Even if I, in a cunning plan worthy of Baldrick, gathered all the AH historians and time-warped them (and somehow let us ignore all the problems there) to my era... well we might be able to fill holes in the gaps of knowledge but we might not all see eye to eye on incidents and even if we talked to a figure to solve a mystery about intent or plans, we can't mind read. After all, show people incident captured live on camera (like a sporting event), you might get entirely different viewpoints.

We learn a lot from, however fallible, the records. What people thought, the way people lived, who fought where, policy decisions, philosophical matters, medical advancement. Even lies help get us closer to knowledge, what were they trying to hide or spin can tell us quite a bit of what happened, their attitudes and perspectives at that time and what they felt they needed to show to the world.

For example "yes, I humbly gave up a title to appease this arrogant rival warlord, I'm so humble and he was so arrogant" tells us one leader (Cao Cao) gave up a title (General-in-chief) to another (Yuan Shao). So we have an event, then we can dig into the events around that, what was the context, what had recently gone on, what happened soon after, to see why one leader demoted himself. In this case, the warlord got control of the Emperor and got overexcited, overplayed his hand in charging his stronger ally with "faction" (effectively, treason)... which went down badly. So junior warlord Cao Cao had to make a series of gestures to calm the more powerful Yuan Shao down including demoting himself and giving that rank to the ally.

Two Sides of the Story

Huzzah, you have multiple sources about the war. They might contradict but it means more potential information so better than one source that might be consistent but is one source. They agree a battle has happened, that is fantastic even if one side might gloss over it and the other trumpet it, not all the details agree, or (as sometimes happens) "I won" "no I won".

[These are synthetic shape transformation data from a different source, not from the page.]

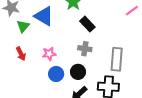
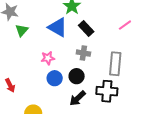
pink line: (132, 11) -> (125, 25), moved
blue triangle: (44, 16) -> (58, 27), moved
red arrow: (21, 54) -> (10, 85), moved

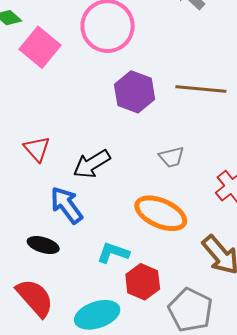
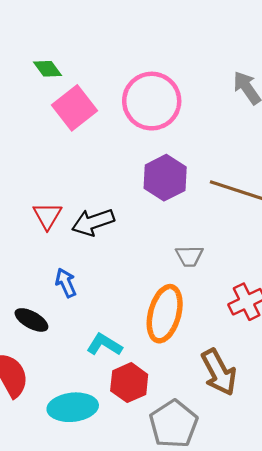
black arrow: (92, 164) -> (93, 222), moved
blue arrow: (67, 205) -> (66, 283), size x0.7
orange ellipse: (161, 213) -> (165, 314), turned 69

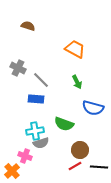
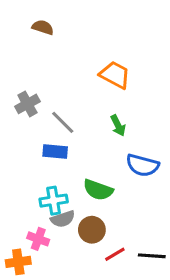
brown semicircle: (28, 26) -> (43, 27), moved
gray cross: (18, 68) -> (27, 104), turned 35
brown circle: (80, 150) -> (92, 230), moved
orange cross: (12, 171) -> (18, 262), turned 35

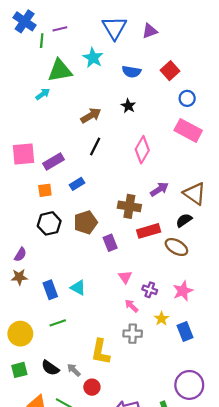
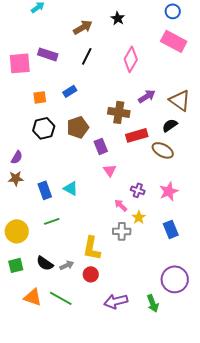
purple rectangle: (53, 161) -> (48, 54), moved, turned 48
pink triangle: (125, 277) -> (110, 170), moved
yellow star: (161, 319) -> (139, 217), moved
gray arrow: (74, 370) -> (67, 265), turned 112
red circle: (92, 387) -> (91, 274), moved

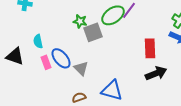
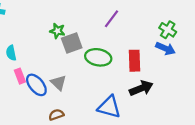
green ellipse: (113, 15) -> (98, 57), moved, turned 45
blue ellipse: (61, 58) -> (36, 85), moved
blue triangle: (112, 90) -> (109, 107), moved

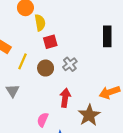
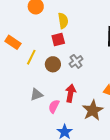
yellow semicircle: (40, 23) -> (63, 21), moved
gray triangle: (13, 91) -> (36, 95), moved, turned 40
pink semicircle: (43, 120) -> (54, 106), moved

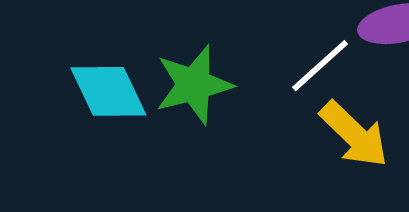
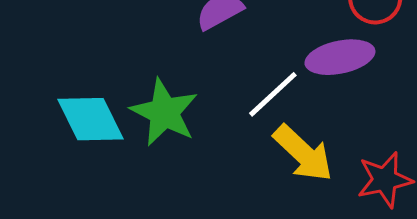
green star: (194, 85) -> (164, 112), turned -30

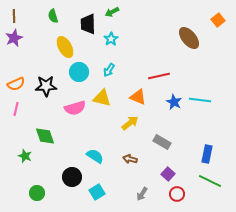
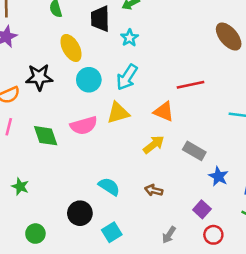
cyan arrow: (109, 70) -> (127, 77), size x1.5
black star: (46, 86) -> (39, 77), moved
yellow triangle: (102, 98) -> (118, 113), turned -30
blue star: (174, 102) -> (218, 176), moved
green diamond: (45, 136) -> (46, 136), moved
gray rectangle: (162, 142) -> (194, 151), moved

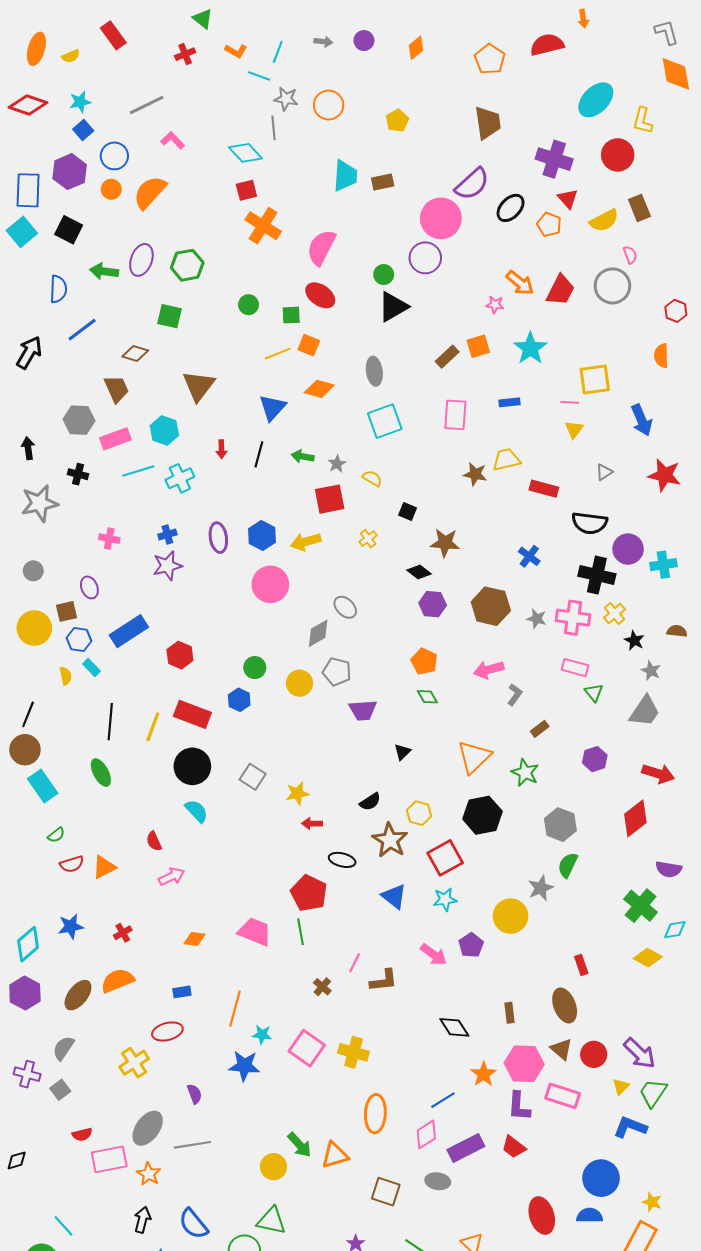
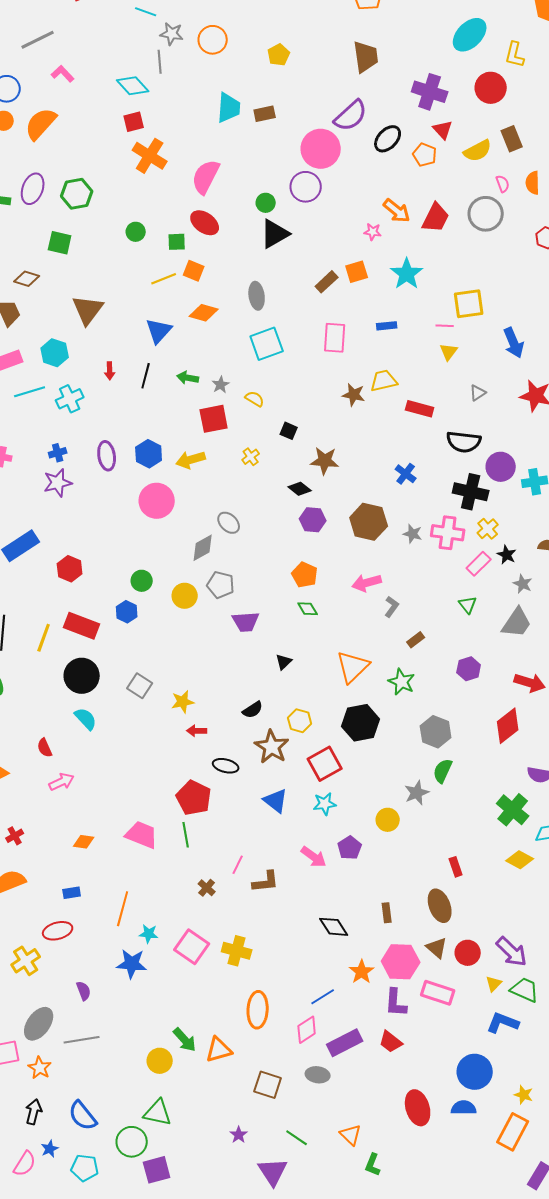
orange semicircle: (661, 356) -> (533, 183), moved
pink rectangle: (575, 668) -> (479, 564), moved, turned -60
yellow circle: (511, 916) -> (388, 820), size x0.7
green trapezoid: (653, 1093) -> (525, 990), turned 80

Yes, both sides could well portray themselves as the good guy and the other is a traitor/villain. Some of that might be via memorial or proclamation where they are sending a message for the people, their officers, their allies and their foes, for the history books as well. It isn't perhaps really what the writers thought about themselves or their opponent but it tells us a lot about what tale they wanted to spin, what parts of their own history they felt needed explaining or justifying, what lines about the opponent they thought would work with the intended audience.

People like to believe they are on the right side, which means the one opposing them must be wrong. One takes that into account in analysing the texts, the bias. If both sides agree one side invaded the other, the result was agreed then yay. Some of the details might vary, a side may seek to downplay a defeat and not want to talk about it too much or put different emphasis (like an epidemic through the camp), the victor may wish to point to their skills and officers while bragging as much as they can.

What though if two sources disagree about a battle result or a deal made or who did what?, DanKengsington mentioned methods that might be used for finding out who won a battle in the post I linked it. It is that sort of digging through that has to happen to dig out the truth: looking at what other sources say (texts, letters, administrative figures, archaeological) or through the same sources (not unknown for a fib to be exposed elsewhere in a text), who is reliable and who (in this incident or generally) might not be trustworthy, looking at the actions before and after. If a warlord claims victory then soon afterwards rails against his general's competence and attitude in a stinging criticism, he might not have won and was trying to save face.

We might not have a 100% answer on some things, it could be we simply know that one side is fibbing and can build from there but we don't know the full truth to replace it because details are missing due to lack of sources and evidence. It could be that one can only make an educated judgement on a disagreement in the texts: based on what is known of the situation at the time, what happened afterwards and what we know of the people involved.